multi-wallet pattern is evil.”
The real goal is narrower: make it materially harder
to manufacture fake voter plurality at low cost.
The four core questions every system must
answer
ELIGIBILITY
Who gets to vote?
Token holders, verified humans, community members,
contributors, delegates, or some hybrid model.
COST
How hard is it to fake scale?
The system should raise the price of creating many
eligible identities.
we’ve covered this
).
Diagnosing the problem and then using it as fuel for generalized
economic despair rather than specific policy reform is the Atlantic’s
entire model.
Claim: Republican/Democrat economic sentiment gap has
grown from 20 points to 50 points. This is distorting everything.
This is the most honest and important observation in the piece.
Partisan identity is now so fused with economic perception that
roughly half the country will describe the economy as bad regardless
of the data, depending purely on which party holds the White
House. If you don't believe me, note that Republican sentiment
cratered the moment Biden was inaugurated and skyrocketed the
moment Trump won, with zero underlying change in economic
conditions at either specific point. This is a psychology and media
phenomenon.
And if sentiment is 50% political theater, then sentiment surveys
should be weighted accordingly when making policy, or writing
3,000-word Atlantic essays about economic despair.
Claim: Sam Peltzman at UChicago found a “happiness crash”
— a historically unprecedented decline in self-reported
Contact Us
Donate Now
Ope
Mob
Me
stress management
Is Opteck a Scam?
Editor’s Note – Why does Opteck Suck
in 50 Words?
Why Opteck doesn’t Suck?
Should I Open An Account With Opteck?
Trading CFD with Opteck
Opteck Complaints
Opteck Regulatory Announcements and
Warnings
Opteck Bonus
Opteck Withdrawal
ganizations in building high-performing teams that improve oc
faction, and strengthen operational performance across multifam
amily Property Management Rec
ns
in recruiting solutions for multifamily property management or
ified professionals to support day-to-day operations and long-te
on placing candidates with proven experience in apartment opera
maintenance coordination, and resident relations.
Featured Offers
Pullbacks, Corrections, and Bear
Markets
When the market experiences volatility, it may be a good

#### WHAT THE TASK REQUIRES:
In the listing above, find each line with the word "fake" and copy it.

#### REPLY TO THE TASK:
to manufacture fake voter plurality at low cost.
How hard is it to fake scale?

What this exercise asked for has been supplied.